The Synthetic Century: Collage from Cubism to Postmodernism
February 19–April 28, 2002

Selections from the Gallery’s permanent collection trace the powerful role collage has played in twentieth-century art and the ways it has influenced nearly every artistic movement from its invention during the explorations of Cubism to the present day. Artists represented include Willem de Kooning, Robert Motherwell, Pablo Picasso, and Jessica Stockholder.

Organized by Lisa Hodermarsky, Assistant Curator of Prints, Drawings, and Photographs. Supported by a challenge grant from the National Endowment for the Arts.

Between Language and Form
January 29–March 30, 2002

This exhibition brings together the work of contemporary artists whose philosophic and aesthetic explorations are similar to those of the contributors to the magazine The Tiger’s Eye, more than half a century ago. Among the artists represented are John Baldessari, Johanna Drucker, Roni Horn, and Richard Tuttle.

Organized by Jennifer Gross, the Seymour H. Knox, Jr., Curator of European and Contemporary Art. Supported by the Janet and Simeon Braguin Fund and an endowment made possible by a challenge grant from the National Endowment for the Arts.

The Tiger’s Eye: The Art of a Magazine
January 29-March 30, 2002

The exhibition brings together fifty works of art—paintings, sculpture, and works on paper—from Yale’s permanent collection and numerous other public and private collections that were reproduced in Ruth and John Stephan’s quarterly magazine of art and literature The Tiger’s Eye, between 1947 and 1949. Among the artists represented are Milton Avery, Louise Bourgeois, Constantin Brancusi, Jean Dubuffet, Arshile Gorky, Ad Reinhardt, Mark Rothko, Kay Sage, and Rufino Tomayo, as well as John Stephan himself.

Exhibition and publication organized by Pamela Franks, the Florence B. Selden Fellow of Prints, Drawings, and Photographs. Supported by the Florence B. Selden Endowment and donations from Mrs. John Stephan, Ms. Susan Morse Hilles, and an anonymous donor.

The 1948 Directors of the Société Anonyme Exhibition
January 29–March 30, 2002

This is a re-creation of an exhibition of paintings and sculpture by the directors of the Société Anonyme held at the Yale University Art Gallery in 1948, in celebration of the seventieth birthday of the artist-collector Katherine Dreier. It includes work by Dreier, Marcel Duchamp, and Man Ray, all founders of the collection, as well as Henry Campendonck, Naum Gabo, and Wassily Kandinsky.
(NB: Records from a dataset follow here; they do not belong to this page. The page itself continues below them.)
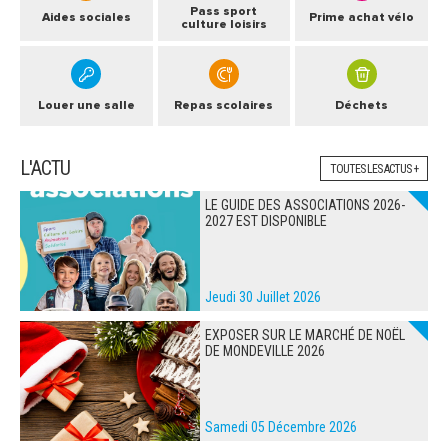
Pass sport
Aides sociales
Prime achat vélo
culture loisirs
Louer une salle
Repas scolaires
Déchets
L'ACTU
TOUTES LES ACTUS +
LE GUIDE DES ASSOCIATIONS 2026-
2027 EST DISPONIBLE
Jeudi 30 Juillet 2026
EXPOSER SUR LE MARCHÉ DE NOËL
DE MONDEVILLE 2026
Samedi 05 Décembre 2026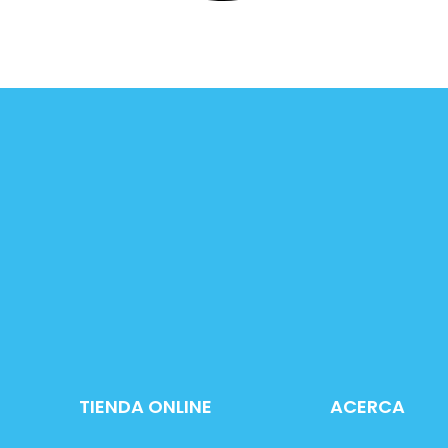
TIENDA ONLINE
ACERCA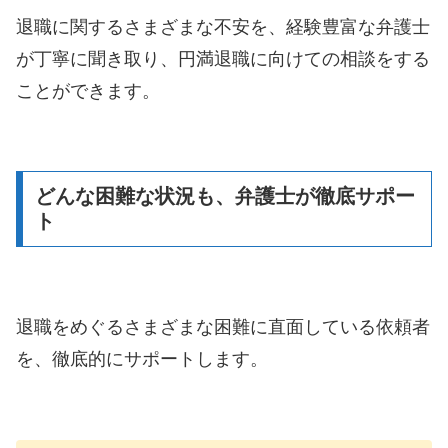
退職に関するさまざまな不安を、経験豊富な弁護士
が丁寧に聞き取り、円満退職に向けての相談をする
ことができます。
どんな困難な状況も、弁護士が徹底サポー
ト
退職をめぐるさまざまな困難に直面している依頼者
を、徹底的にサポートします。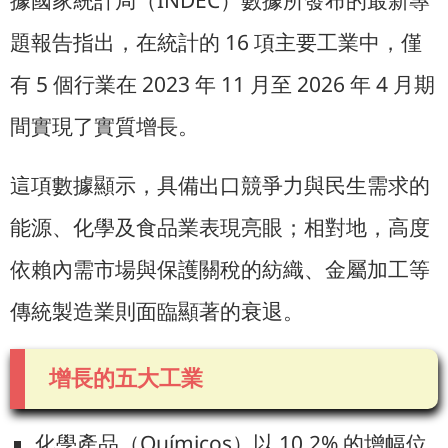
據國家統計局（INDEC）數據所發布的最新專
題報告指出，在統計的 16 項主要工業中，僅
有 5 個行業在 2023 年 11 月至 2026 年 4 月期
間實現了實質增長。
這項數據顯示，具備出口競爭力與民生需求的
能源、化學及食品業表現亮眼；相對地，高度
依賴內需市場與保護關稅的紡織、金屬加工等
傳統製造業則面臨顯著的衰退。
增長的五大工業
化學產品（Químicos）以 10,2% 的增幅位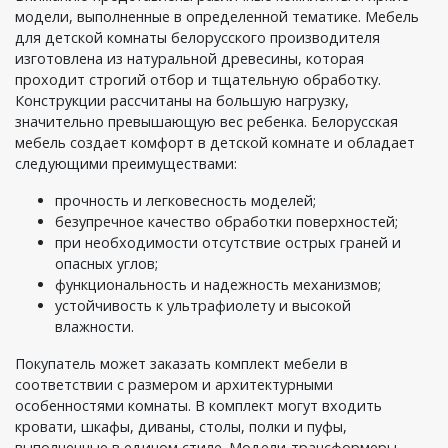
модели, выполненные в определенной тематике. Мебель
для детской комнаты белорусского производителя
изготовлена из натуральной древесины, которая
проходит строгий отбор и тщательную обработку.
Конструкции рассчитаны на большую нагрузку,
значительно превышающую вес ребенка. Белорусская
мебель создает комфорт в детской комнате и обладает
следующими преимуществами:
прочность и легковесность моделей;
безупречное качество обработки поверхностей;
при необходимости отсутствие острых граней и
опасных углов;
функциональность и надежность механизмов;
устойчивость к ультрафиолету и высокой
влажности.
Покупатель может заказать комплект мебели в
соответствии с размером и архитектурными
особенностями комнаты. В комплект могут входить
кровати, шкафы, диваны, столы, полки и пуфы,
выполненные в едином стиле. Модели-трансформеры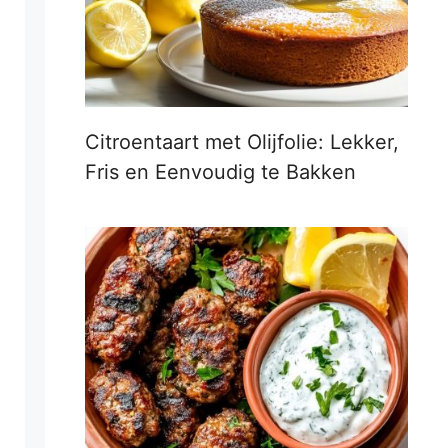
Citroentaart met Olijfolie: Lekker,
Fris en Eenvoudig te Bakken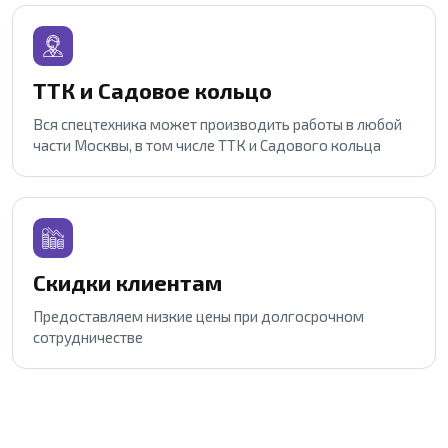
ТТК и Садовое кольцо
Вся спецтехника может производить работы в любой
части Москвы, в том числе ТТК и Садового кольца
Скидки клиентам
Предоставляем низкие цены при долгосрочном
сотрудничестве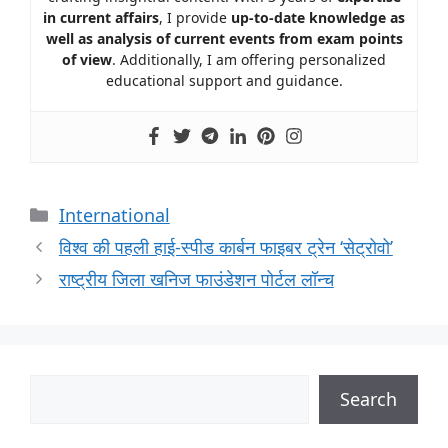
in current affairs
, I provide
up-to-date knowledge as
well as analysis of current events from exam points
of view
. Additionally, I am offering personalized
educational support and guidance.
International
विश्व की पहली हाई-स्पीड कार्बन फाइबर ट्रेन ‘सेट्रोवो’
राष्ट्रीय जिला खनिज फाउंडेशन पोर्टल लॉन्च
Search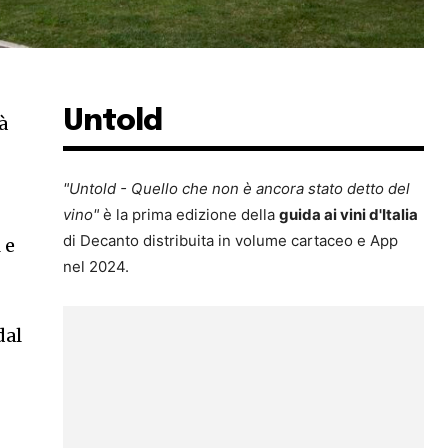
Untold
à
"Untold - Quello che non è ancora stato detto del
vino"
è la prima edizione della
guida ai vini d'Italia
di Decanto distribuita in volume cartaceo e App
 e
nel 2024.
dal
Organized by Jennifer Gross, the Seymour H. Knox, Jr., Curator of European and Contemporary Art. Supported by a challenge grant from the National Endowment for the Arts and The Robert Lehman Exhibition and Publication Fund.
Art for All Seasons: Asian Art at Yale
January 23–September 1, 2002

This exhibition showcases such recent acquisitions as a Jain stele, a section of a Chinese temple wall painting, and a Japanese lacquer box, as well as a wide range of objects from the permanent collection. While the focus is primarily on Chinese and Japanese art, South Asian cultures are also represented.

Organized by David Sensabaugh, Curator, and Sadako Ohki, Assistant Curator of Asian Art.